Un fiel caracterizado como el Sagrado Corazón de Jesús escucha al Papa.
Juan Lara (Efe) Río De Janeiro

27 de julio 2013 - 05:01

Como un sacerdote más, el papa Francisco confesó ayer a cinco jóvenes participantes en la XXVIII Jornada Mundial de la Juventud (JMJ), en una jornada en la que resaltó la importancia que tienen los abuelos en las vidas de las familias y dijo que niños y ancianos "construyen el futuro de los pueblos". "Los niños porque llevarán adelante la historia; los ancianos porque transmiten la experiencia y la sabiduría de su vida. Esta relación, este diálogo entre las generaciones, es un tesoro que tenemos que preservar y alimentar", dijo el Papa durante el rezo del ángelus.

En un día soleado, tras las intensas lluvias de los pasados días, y siempre seguido por miles de personas que no dejaron de vitorearle y expresarle cariño, el Papa se trasladó al parque Quinta da Boa Vista, donde ocupó uno de los cincuenta confesionarios instalados para esta Jornada Mundial de la Juventud y como un cura más confesó a cinco jóvenes, tres muchachos y dos muchachas, en el acto más íntimo y reservado de los programados durante la JMJ.

Para respetar la privacidad del encuentro con los cinco jóvenes, el confesionario elegido estaba en un lugar reservado del parque.

Los jóvenes, tres brasileños, un venezolano y una italiana, dijeron haber sentido "una gran emoción" por ese privilegio y subrayaron que la sencillez y la franqueza del Papa facilitaron la confesión.

Con este gesto, Francisco se unió así a la tradición comenzada por Benedicto XVI, que en la JMJ de Madrid de 2011 también confesó a cuatro chicos, dos hombres y dos mujeres, en el Parque del Retiro de la capital española.

Tras las confesiones, Francisco se trasladó en el papamóvil descubierto al palacio arzobispal de Río de Janeiro, donde mantuvo un encuentro privado con otros cinco jóvenes que cumplen penas de prisión.

El encuentro se celebró en una sala de la planta baja, ante la presencia de educadores de los detenidos. Debido a que se trató de un acto muy reservado, no se ofrecieron más detalles.

Después, acogido con vivas, aplausos y eslóganes como Esta es la juventud del Papa por decenas de miles de personas, Francisco se asomó al balcón central del palacio arzobispal para el rezo del ángelus.

El papa Bergoglio recordó que ayer la Iglesia festejaba a San Joaquín y Santa Ana, los padres de María y abuelos de Jesús y subrayó que los dos santos forman parte de "esa larga cadena que ha transmitido el amor de Dios, en el calor de la familia".

Francisco recordó que en muchos países del mundo se celebra la fiesta de los abuelos, tras lo que afirmó: "Qué importantes son los abuelos en la vida de la familia para comunicar ese patrimonio de humanidad y de fe que es esencial para toda sociedad".

El Obispo de Roma añadió también que es muy importante el encuentro y el diálogo intergeneracional, sobre todo dentro de la familia.

En esa línea dijo que el Documento final de la V Conferencia del Consejo Episcopal Latinoamericano y del Caribe (Celam) señala que "niños y ancianos construyen el futuro de los pueblos, los niños porque llevarán adelante la historia, los ancianos porque transmiten la experiencia y la sabiduría de su vida".

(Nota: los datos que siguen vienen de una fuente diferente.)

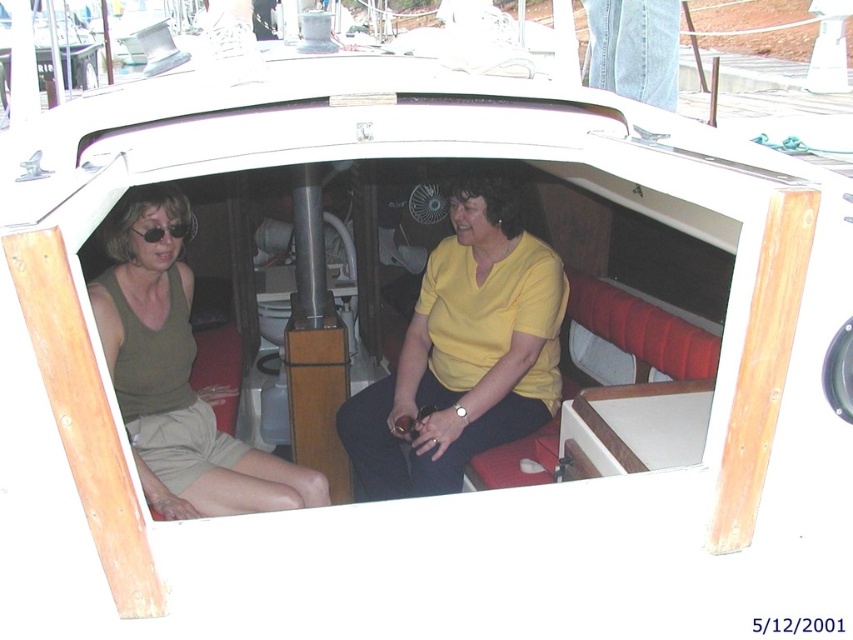 Does yellow matte shirt at center have a smaller size compared to matte green tank top at left?

Incorrect, yellow matte shirt at center is not smaller in size than matte green tank top at left.

Is yellow matte shirt at center to the left of matte green tank top at left from the viewer's perspective?

No, yellow matte shirt at center is not to the left of matte green tank top at left.

Does point (424, 449) come behind point (256, 458)?

Yes, point (424, 449) is behind point (256, 458).

The height and width of the screenshot is (640, 853). In order to click on yellow matte shirt at center in this screenshot , I will do `click(463, 353)`.

Between point (103, 340) and point (173, 221), which one is positioned behind?

Positioned behind is point (173, 221).

From the picture: Is matte green tank top at left to the right of matte black sunglasses at left from the viewer's perspective?

Indeed, matte green tank top at left is positioned on the right side of matte black sunglasses at left.

Between point (247, 465) and point (184, 224), which one is positioned in front?

Positioned in front is point (184, 224).

Image resolution: width=853 pixels, height=640 pixels. Identify the location of matte green tank top at left. (177, 378).

How much distance is there between yellow matte shirt at center and matte black sunglasses at left?

yellow matte shirt at center and matte black sunglasses at left are 38.85 inches apart from each other.

Is point (426, 442) farther from camera compared to point (190, 228)?

That is False.

What are the coordinates of `yellow matte shirt at center` in the screenshot? It's located at (463, 353). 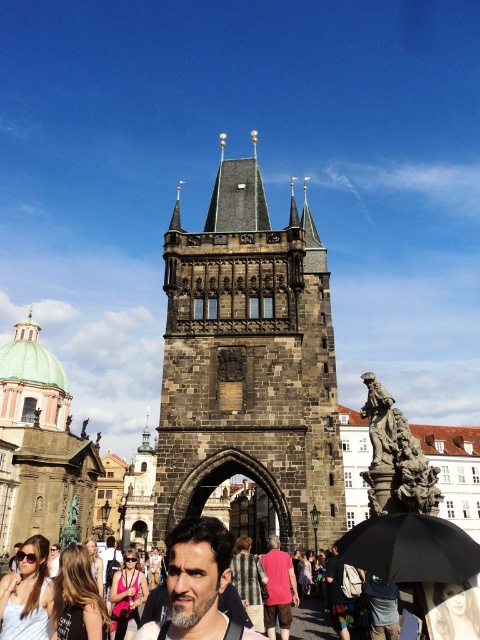 Question: Which of the following is the farthest from the observer?

Choices:
 (A) pos(268,563)
 (B) pos(193,518)
 (C) pos(334,604)

Answer: (A)

Question: Is white cotton shirt at lower left bigger than striped fabric shirt at center?

Choices:
 (A) no
 (B) yes

Answer: (A)

Question: Is dark brown hair at center further to camera compared to blonde hair at lower left?

Choices:
 (A) yes
 (B) no

Answer: (B)

Question: Which object appears farthest from the camera in this image?

Choices:
 (A) white cotton shirt at lower left
 (B) black matte umbrella at lower right

Answer: (A)

Question: Is white cotton shirt at lower left further to the viewer compared to striped fabric shirt at center?

Choices:
 (A) no
 (B) yes

Answer: (A)

Question: Which point is closer to the camera taking this photo?

Choices:
 (A) (118, 572)
 (B) (84, 554)
 (C) (256, 593)
 (D) (339, 584)

Answer: (B) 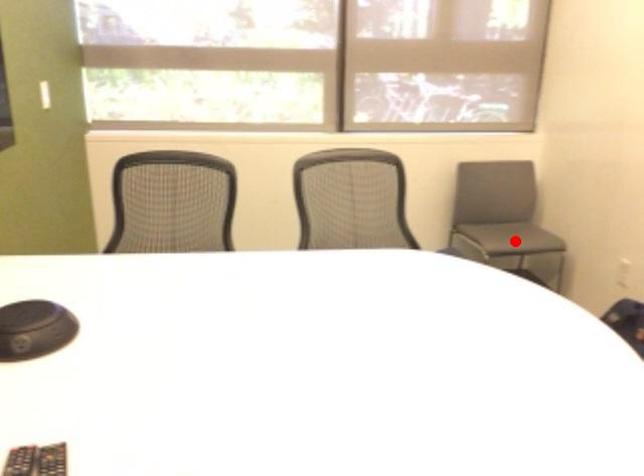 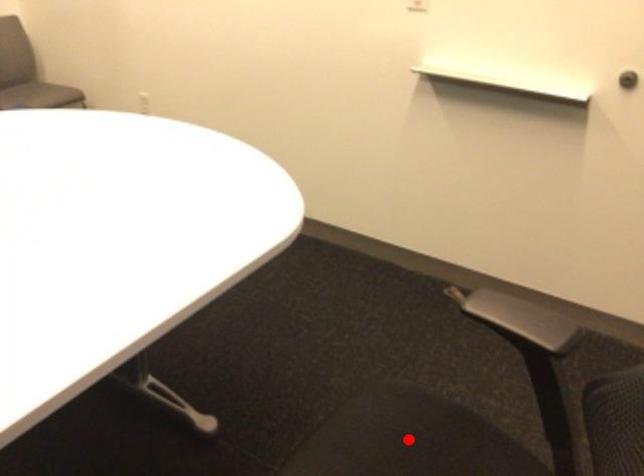 I am providing you with two images of the same scene from different viewpoints. A red point is marked on the first image and another point is marked on the second image. Do the highlighted points in image1 and image2 indicate the same real-world spot?

No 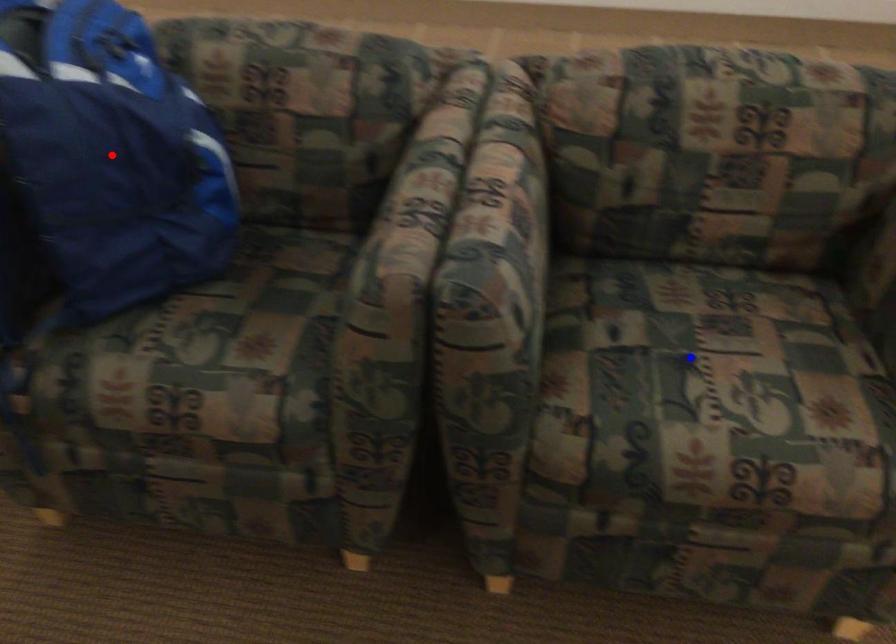 Question: Two points are marked on the image. Which point is closer to the camera?

Choices:
 (A) Blue point is closer.
 (B) Red point is closer.

Answer: (B)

Francisco agregó que esa relación, ese diálogo entre las generaciones, "es un tesoro que tenemos que preservar y alimentar".

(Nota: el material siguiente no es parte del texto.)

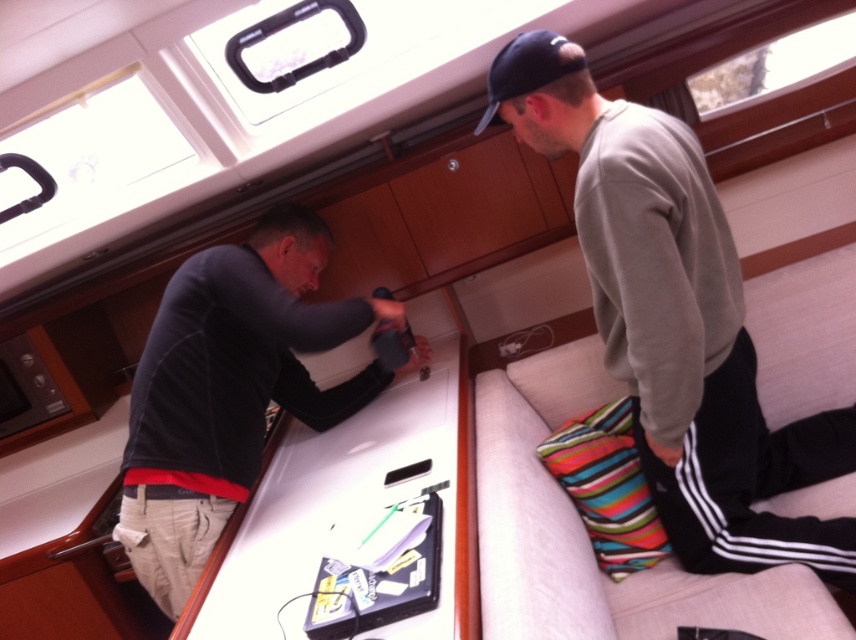 From the picture: Between light gray sweater at upper right and black matte shirt at center, which one appears on the left side from the viewer's perspective?

black matte shirt at center

Between light gray sweater at upper right and black matte shirt at center, which one has more height?

With more height is light gray sweater at upper right.

Which is in front, point (550, 156) or point (299, 308)?

Point (550, 156) is more forward.

You are a GUI agent. You are given a task and a screenshot of the screen. Output one action in this format:
    pyautogui.click(x=<x>, y=<y>)
    Task: Click on the light gray sweater at upper right
    This screenshot has width=856, height=640.
    Given the screenshot: What is the action you would take?
    pyautogui.click(x=676, y=321) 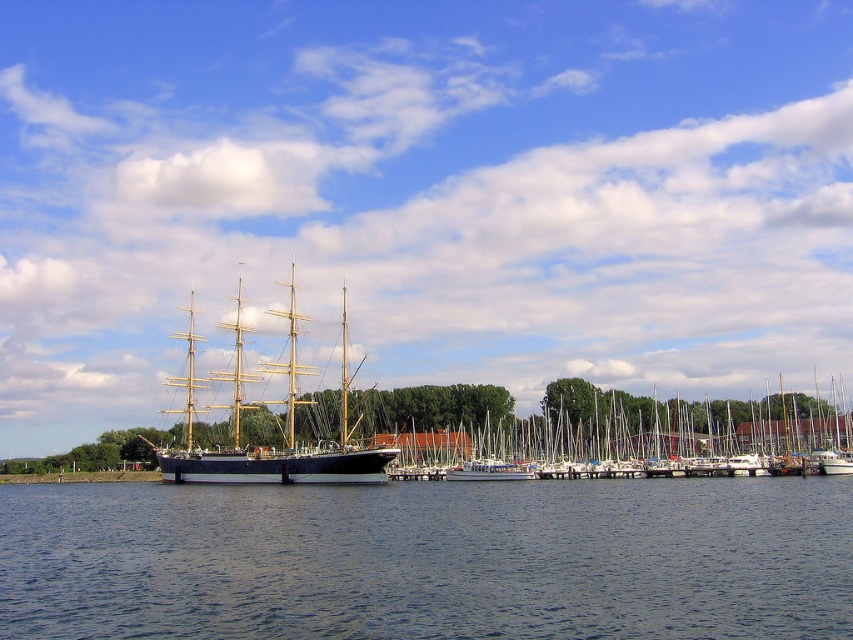 Question: Can you confirm if wooden sailboat at center is smaller than wooden ship at center?

Choices:
 (A) no
 (B) yes

Answer: (B)

Question: Is blue water at center below wooden sailboat at center?

Choices:
 (A) yes
 (B) no

Answer: (B)

Question: Is wooden sailboat at center positioned before wooden ship at center?

Choices:
 (A) no
 (B) yes

Answer: (A)

Question: Among these points, which one is nearest to the camera?

Choices:
 (A) (668, 440)
 (B) (502, 614)

Answer: (B)

Question: Which of the following is the closest to the observer?

Choices:
 (A) (358, 474)
 (B) (560, 438)

Answer: (A)

Question: Which of the following is the closest to the observer?

Choices:
 (A) (366, 504)
 (B) (769, 451)
 (C) (245, 451)

Answer: (A) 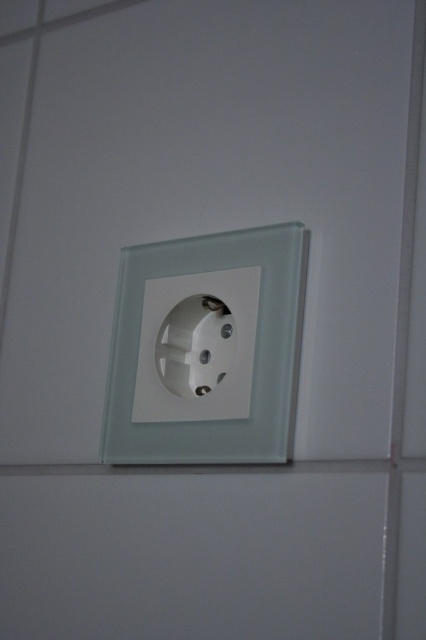 Consider the image. You have a device with a wide plug that requires a socket wider than 5 cm. Looking at the image, can you determine if the transparent glass socket at center or the white plastic socket at center can accommodate it?

The transparent glass socket at center might be wider than white plastic socket at center, so it could potentially accommodate the wide plug if it exceeds 5 cm. However, the exact width isn

You are holding a small flashlight and want to shine it directly on the transparent glass socket at center. Given that your current position is at point coordinates point (207, 348), can you determine if you are already shining the flashlight on the correct spot?

The point (207, 348) corresponds to the transparent glass socket at center, so yes, you are already shining the flashlight on the correct spot.

You are holding a measuring tool and need to determine which of the two points, point (250, 404) or point (256, 280), is nearer to you in the image. Based on the scene, which point is closer?

Point (250, 404) is closer to the viewer than point (256, 280) according to the description. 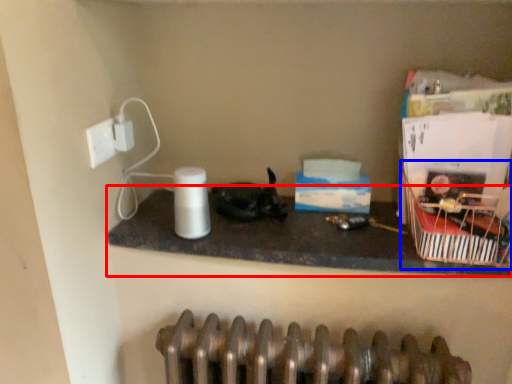 Question: Which object is further to the camera taking this photo, counter top (highlighted by a red box) or basket (highlighted by a blue box)?

Choices:
 (A) counter top
 (B) basket

Answer: (A)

Francisco aseguró que en estas Jornadas de la Juventud, los jóvenes saludan a los abuelos "con todo cariño y les agradecen el testimonio de sabiduría que nos ofrecen continuamente".

El Papa argentino invocó a María que proteja a las familias, las haga "hogares de fe y de amor, en los que se sienta la presencia de su hijo, Jesús".

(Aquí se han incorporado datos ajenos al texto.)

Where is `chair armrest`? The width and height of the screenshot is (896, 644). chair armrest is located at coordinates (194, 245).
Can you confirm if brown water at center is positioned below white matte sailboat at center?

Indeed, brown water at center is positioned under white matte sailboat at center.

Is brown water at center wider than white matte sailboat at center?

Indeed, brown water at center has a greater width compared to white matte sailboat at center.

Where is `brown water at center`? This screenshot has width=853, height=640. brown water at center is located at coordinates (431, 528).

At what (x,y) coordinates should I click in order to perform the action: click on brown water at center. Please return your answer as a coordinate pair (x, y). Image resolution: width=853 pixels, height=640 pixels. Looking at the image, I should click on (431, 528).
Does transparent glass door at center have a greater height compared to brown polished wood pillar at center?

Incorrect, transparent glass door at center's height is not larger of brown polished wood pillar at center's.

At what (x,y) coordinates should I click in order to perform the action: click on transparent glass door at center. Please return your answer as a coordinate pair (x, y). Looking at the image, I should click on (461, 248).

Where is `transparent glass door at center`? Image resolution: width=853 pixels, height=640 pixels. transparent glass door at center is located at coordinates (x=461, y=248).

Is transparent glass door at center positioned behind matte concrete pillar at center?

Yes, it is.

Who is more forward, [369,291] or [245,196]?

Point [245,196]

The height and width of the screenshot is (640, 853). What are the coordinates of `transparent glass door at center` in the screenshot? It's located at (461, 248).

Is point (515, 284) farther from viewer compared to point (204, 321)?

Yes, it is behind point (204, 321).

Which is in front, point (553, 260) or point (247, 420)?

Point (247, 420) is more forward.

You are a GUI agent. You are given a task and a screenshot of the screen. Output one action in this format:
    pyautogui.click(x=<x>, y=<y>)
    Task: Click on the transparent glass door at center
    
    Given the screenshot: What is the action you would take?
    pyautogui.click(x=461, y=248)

Tras el ángelus, Francisco se reunió con los miembros del comité local de la JMJ y almorzó en el palacio arzobispal con doce jóvenes, dos por cada continente, más otros dos brasileños.

En la misa privada que celebró a primeras horas de la mañana, el Papa expresó el deseo de "envejecer con sabiduría y dignidad".

"¡Que sea como el buen vino, que cuando envejece mejora! ¡Que Dios nos done la gracia de envejecer con sabiduría, de envejecer con dignidad!", exclamó Francisco ante numerosos jesuitas -la congregación a la que pertenece- que asistieron al rito.

Por la noche, Francisco presidió en la playa de Copacabana el tradicional Vía Crucis de la Jornada Mundial de la Juventud, uno de los momentos más sugestivos de la JMJ.